■ Assignment
Scan the data below. Pull out each line where "para" occurs.

■ Available data
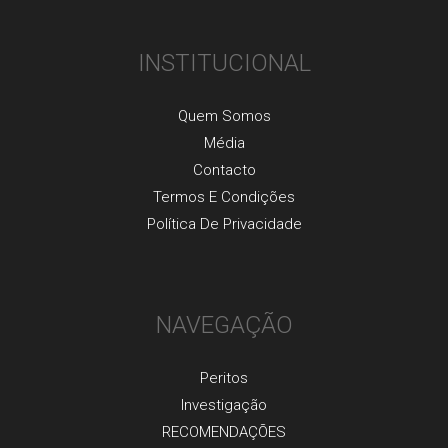
INSTITUCIONAL
Quem Somos
Média
Contacto
Termos E Condições
Política De Privacidade
NAVEGAÇÃO
Peritos
Investigaçãо
RECOMENDAÇÕES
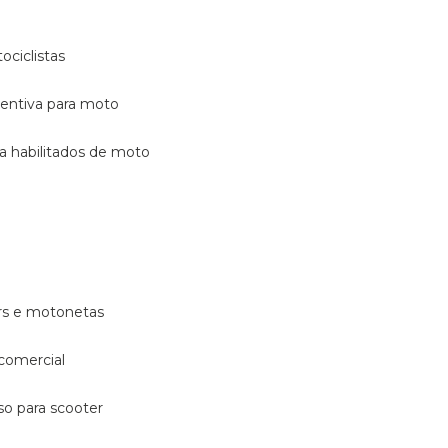
ociclistas
eventiva para moto
ara habilitados de moto
ters e motonetas
 comercial
rso para scooter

■ Result for this task
eventiva para moto
rso para scooter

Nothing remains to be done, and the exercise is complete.